Interpol estime par ailleurs que le terme "dépeçage de cochon" stigmatise et déshumanise les victimes, lui préférant celui d'"escroquerie aux sentiments".
• "Tirage de tapis"
"Parfois, des équipes promettent de construire un super nouveau projet. Des gens leur envoient de l'argent, investissent chez eux. Et puis, une fois qu'ils ont récolté tout l'argent, ils disent 'Merci, c'est fini' ". C'est ainsi que l'avocat Jason Gottlieb de Cohen Morrison résume les "tirage de tapis", les arnaques qui exploitent la confiance des investisseurs dans des projets légitimes en apparence, mais qui sont en réalité bidon.
Ces escroqueries se produisent le plus souvent dans l'univers de la finance décentralisée (DeFi), caractérisée par l'absence d'intermédiaires, explique Sonia Rogez, avocate chez HSF Kramer.
Deux des "rug pull' les plus connus se sont produits en 2021 : lorsqu'un développeur s'est volatilisé avec l'équivalent de 2,7 millions de dollars qui devaient être utilisés pour financer un jeu de combat basé sur les NFT (jetons non fongibles) baptisé Evolved Apes; une cryptomonnaie baptisée "Squidcoin" avait flambé dans le sillage de la série Netflix à succès "Squid Game", avant que les initiateurs du projet ne vendent en masse, entraînant entre 2,5 et 3,5 millions de dollars de pertes.
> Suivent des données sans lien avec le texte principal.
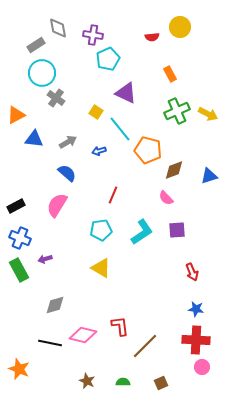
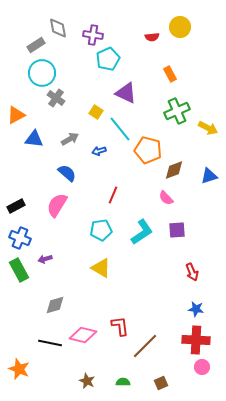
yellow arrow at (208, 114): moved 14 px down
gray arrow at (68, 142): moved 2 px right, 3 px up
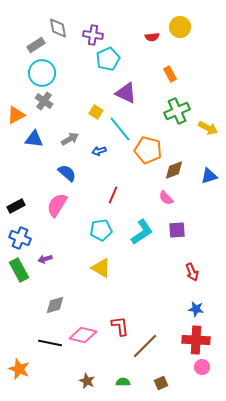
gray cross at (56, 98): moved 12 px left, 3 px down
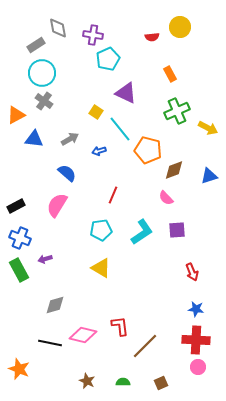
pink circle at (202, 367): moved 4 px left
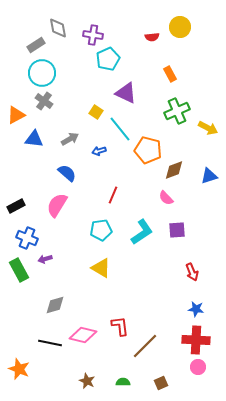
blue cross at (20, 238): moved 7 px right
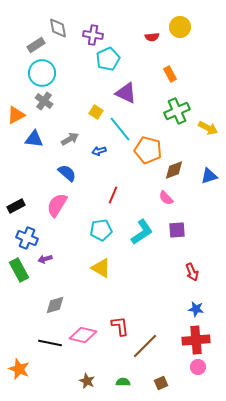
red cross at (196, 340): rotated 8 degrees counterclockwise
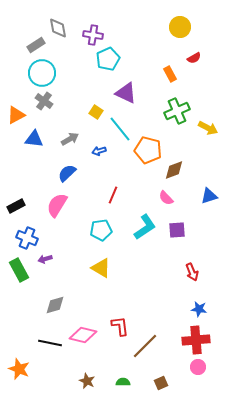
red semicircle at (152, 37): moved 42 px right, 21 px down; rotated 24 degrees counterclockwise
blue semicircle at (67, 173): rotated 84 degrees counterclockwise
blue triangle at (209, 176): moved 20 px down
cyan L-shape at (142, 232): moved 3 px right, 5 px up
blue star at (196, 309): moved 3 px right
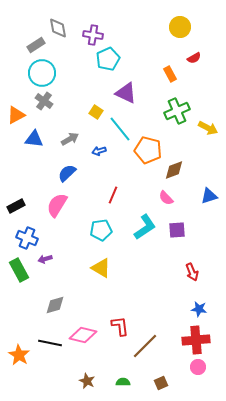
orange star at (19, 369): moved 14 px up; rotated 10 degrees clockwise
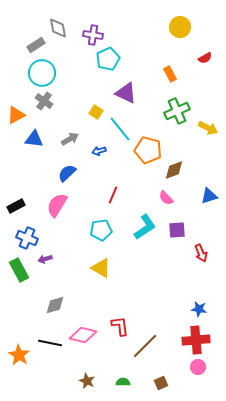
red semicircle at (194, 58): moved 11 px right
red arrow at (192, 272): moved 9 px right, 19 px up
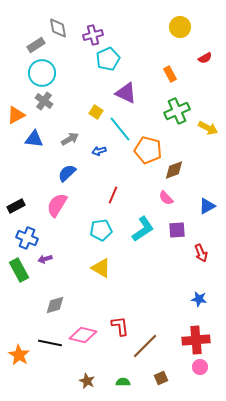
purple cross at (93, 35): rotated 24 degrees counterclockwise
blue triangle at (209, 196): moved 2 px left, 10 px down; rotated 12 degrees counterclockwise
cyan L-shape at (145, 227): moved 2 px left, 2 px down
blue star at (199, 309): moved 10 px up
pink circle at (198, 367): moved 2 px right
brown square at (161, 383): moved 5 px up
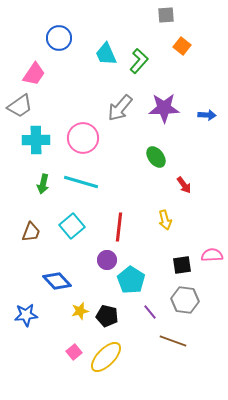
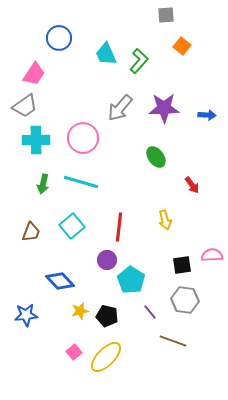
gray trapezoid: moved 5 px right
red arrow: moved 8 px right
blue diamond: moved 3 px right
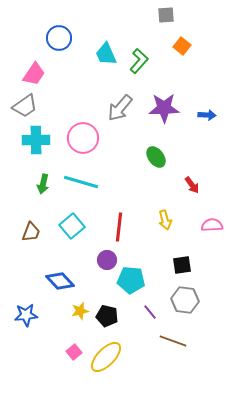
pink semicircle: moved 30 px up
cyan pentagon: rotated 28 degrees counterclockwise
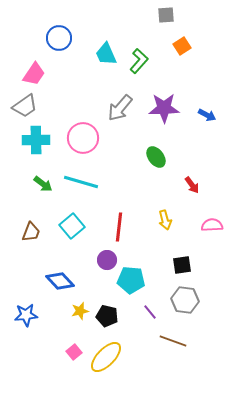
orange square: rotated 18 degrees clockwise
blue arrow: rotated 24 degrees clockwise
green arrow: rotated 66 degrees counterclockwise
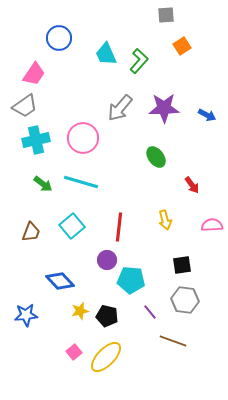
cyan cross: rotated 12 degrees counterclockwise
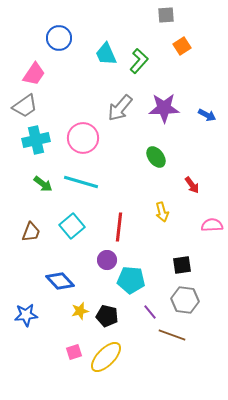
yellow arrow: moved 3 px left, 8 px up
brown line: moved 1 px left, 6 px up
pink square: rotated 21 degrees clockwise
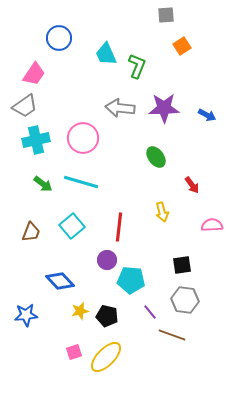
green L-shape: moved 2 px left, 5 px down; rotated 20 degrees counterclockwise
gray arrow: rotated 56 degrees clockwise
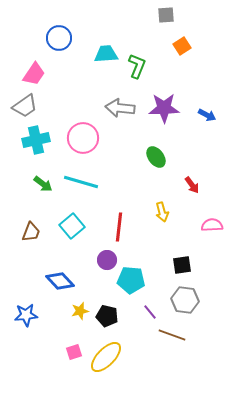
cyan trapezoid: rotated 110 degrees clockwise
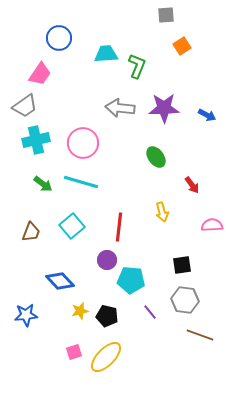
pink trapezoid: moved 6 px right
pink circle: moved 5 px down
brown line: moved 28 px right
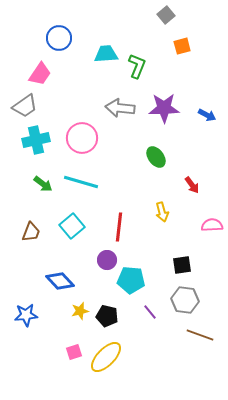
gray square: rotated 36 degrees counterclockwise
orange square: rotated 18 degrees clockwise
pink circle: moved 1 px left, 5 px up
Une version plus subtile du "rug pull" consiste à siphonner les fonds d'un investisseur sur une période prolongée en modifiant le smart contract -un code informatique censé sécuriser et automatiser les échanges sans intermédiaire- pour "empêcher la vente ou introduire des frais cachés", précise Me Rogez.
"Pump and dump"
Fréquentes dans l'environnement des "meme coins", classe d'actifs à but purement spéculatif souvent basés sur un mème Internet, les arnaques de ce type consistent à faire gonfler ("pump" en anglais) artificiellement le cours d'une cryptomonnaie pour permettre à un groupe d'initiés de vendre , ou larguer ("dump") leurs jetons de manière coordonnée, laissant les investisseurs restants avec de lourdes pertes.
Si ces pratiques, réalisables par n'importe qui (contrairement aux "rug pulls", réservés aux créateurs des projets) existent déjà sur les marchés boursiers traditionnels, elles étaient jusqu'à présent atténuées par des règles strictes imposant aux banques et courtiers de surveiller les transactions.
Mais dans l'univers crypto, les intermédiaires humains sont généralement remplacés par la blockchain, un registre décentralisé indépendant des circuits bancaires classiques.
"Si on décide de conserver ses cryptomonnaies sur un portefeuille dont on détient nous-mêmes les clés, notre niveau d'alerte doit être au maximum", prévient l'avocate Margaux Frisque. "Il faut être ultra informé, ultra préparé et ultra méticuleux parce qu'on est sa propre banque."